Been there, done that. The problem with a rope ladder is that it will swing under the boat when you try to climb it. They're better than nothing, but can be difficult for people who aren't in good shape and/or don't have much upper body strength. I'd spend the bucks and get a good dive ladder. For less than $150 you can get a solid one that stores in a bracket out of the way on the transom, is very easy to deploy and will be much easier to use. 
https://www.marinedepotdirect.com/sport-diver-ladder.html


----------



## firecat1981 (Nov 27, 2007)

I considered those, but they don't work well if you have trim tabs back there, and I might on the new skiff. I looked at every ladder available, if they worked for the next boat they didn't for this one. There aren't many one size fits all options, which is why I went this route.


----------



## firecat1981 (Nov 27, 2007)

Well the ladder worked, ok. It was still difficult to manage, and really the only thing better then just using the foot loop with pvc was it was more comfortable on your feet. 

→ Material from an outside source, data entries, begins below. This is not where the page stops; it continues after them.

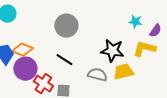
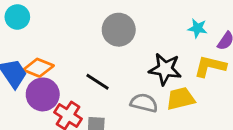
gray circle: (66, 26) -> (119, 30), moved

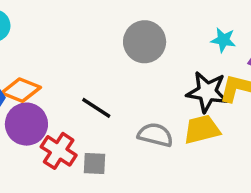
gray circle: (119, 30) -> (145, 42), moved
black star: (165, 69) -> (207, 92), moved

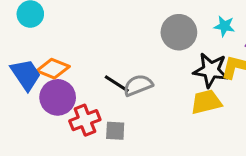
gray circle: (145, 42) -> (179, 32), moved
gray semicircle: (155, 135) -> (138, 85), moved, turned -36
red cross: (59, 151) -> (85, 120), turned 36

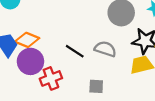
gray semicircle: (138, 85) -> (105, 49), moved, turned 40
gray square: (115, 131) -> (96, 86), moved

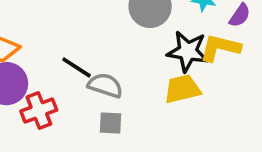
gray semicircle: (105, 49) -> (105, 85), moved

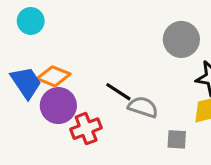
gray square: (111, 123) -> (177, 139), moved

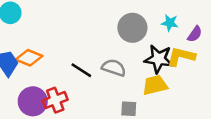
purple circle: (58, 106) -> (33, 101), moved
gray semicircle: (143, 107) -> (114, 68), moved

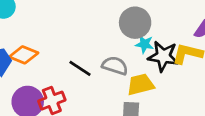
cyan star: (170, 23) -> (144, 44), moved
yellow trapezoid: (155, 85) -> (140, 84), moved

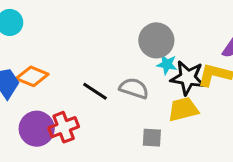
yellow trapezoid: (140, 84) -> (183, 109), moved

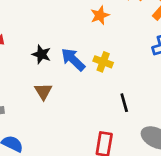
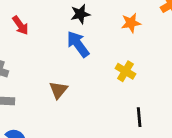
black star: (41, 54) -> (80, 14), moved, turned 30
blue arrow: (73, 59) -> (78, 44), moved

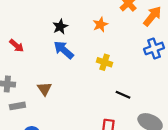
brown triangle: (58, 90) -> (44, 89), moved
black line: (139, 117) -> (123, 95), turned -48

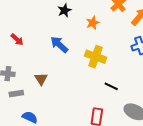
black star: (60, 27) -> (64, 10), moved
yellow cross: (104, 62) -> (96, 57), size x1.5

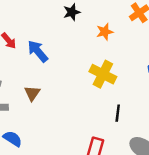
blue arrow: (59, 45) -> (38, 51), moved
black line: (111, 86) -> (118, 113), turned 64

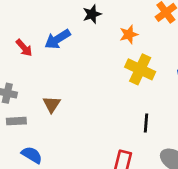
blue arrow: (38, 51) -> (57, 39), moved, turned -80
yellow cross: (103, 74) -> (140, 69), moved

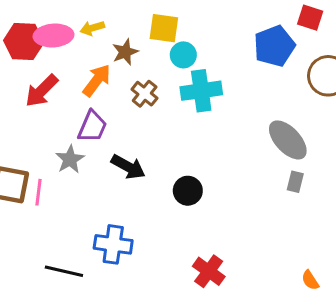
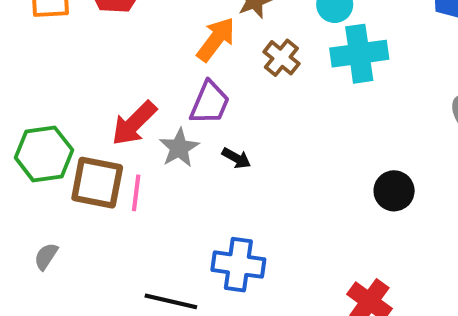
red arrow: (42, 91) -> (134, 123), moved
black arrow: (128, 167) -> (236, 158), moved, size x0.6
black circle: (188, 191) -> (394, 191), moved

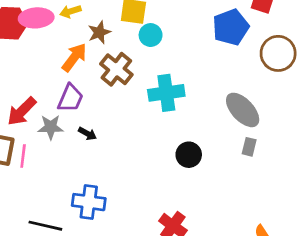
cyan cross: (359, 54) -> (166, 93), moved
brown cross: (281, 58) -> (116, 69), size x1.4
gray star: (179, 148) -> (51, 127), turned 30

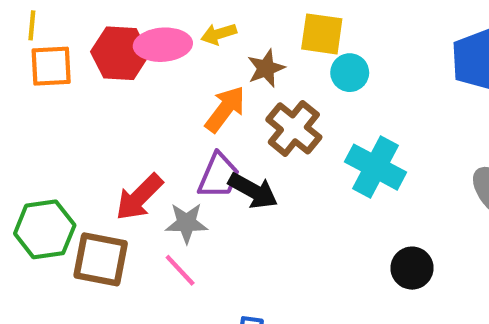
cyan cross: (166, 93) -> (375, 167), turned 36
black arrow: (87, 134) -> (253, 191), moved, size x1.6
pink line: (23, 156) -> (180, 270), moved, turned -50

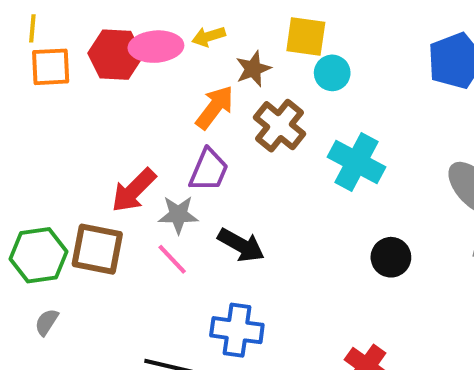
black arrow: (253, 191) -> (241, 245), moved
green hexagon: (45, 229) -> (38, 255), moved

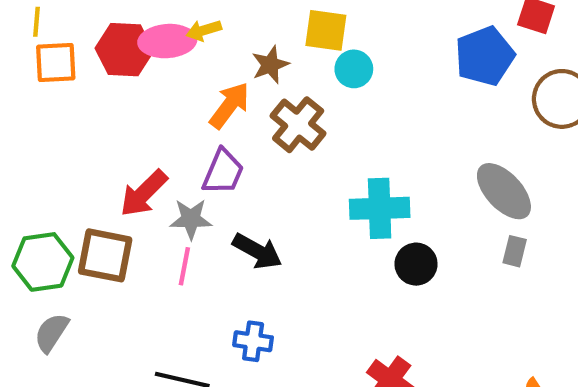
yellow arrow: (209, 36) -> (204, 30), moved
cyan cross: (356, 162) -> (380, 208), moved, turned -30
pink line: (172, 259) -> (184, 266), turned 54
gray semicircle: (47, 322) -> (51, 333), size x1.4
blue cross: (237, 330) -> (253, 341), size x0.7

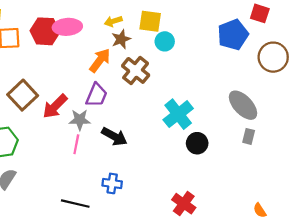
yellow arrow: (204, 30) -> (113, 21), moved
cyan cross: (380, 208) -> (178, 114), turned -36
brown square: (105, 255) -> (23, 95), moved, turned 36

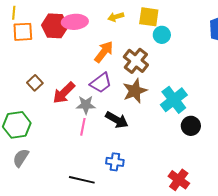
brown star: (121, 39) -> (135, 91), moved, size x1.4
brown square: (23, 95) -> (35, 83), size x0.6
purple trapezoid: (96, 95) -> (101, 83), turned 30

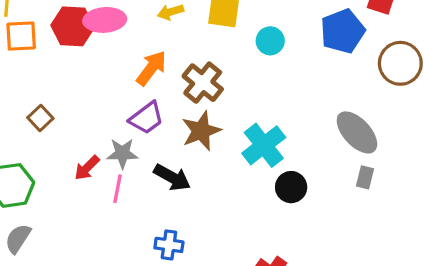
cyan circle: (162, 35) -> (270, 41), moved
red arrow: (64, 93) -> (87, 168), moved, size x0.7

So I bought several different ladders to try and mount. Thank you amazon and basspro for your return policies, lol. After trying to work it out for a bit I found the transom wasn't going to work. The rear deck was not as supported as I thought and would be difficult to reinforce. So I went off the gunnel. Some hefty 3/4" ply backing plates bonded, and a quick and dirty drill fill drill, and she is solid. The ladder is rated to 400lbs, but I wouldn't put more then 300 lbs on it. I'm sitting at 250 lbs and was able to jump and stomp on the first step multiple times, wearing a helmet naturally, without the slightest budge or sound. I have it secured with the required 4 bolts using wingnuts, this way it can be stored in the hatch when not in use. I may use a similar technique on the next skiff, as I see more and more boats ditching the transomladders for side mounted ones.


----------



## anytide (Jul 30, 2009)

yes thats the one you need.


----------



## bryson (Jun 22, 2015)

Looks good -- I like the wingnut idea too.


----------



## firecat1981 (Nov 27, 2007)

Got to try it out today at Ft Desoto. Rock solid. I jumped my fat 250 lbs but up and down, and twisted it too. Still not as nice as a pontoons stair case, but it did the trick.


----------



## richg99 (Nov 28, 2009)

Do you happen to have a LINK to your final choice? ThNkd


----------



## firecat1981 (Nov 27, 2007)

https://www.amazon.com/gp/aw/d/B00DTMEHJQ/ref=yo_ii_img?ie=UTF8&psc=1

They had a 4 step one too.


----------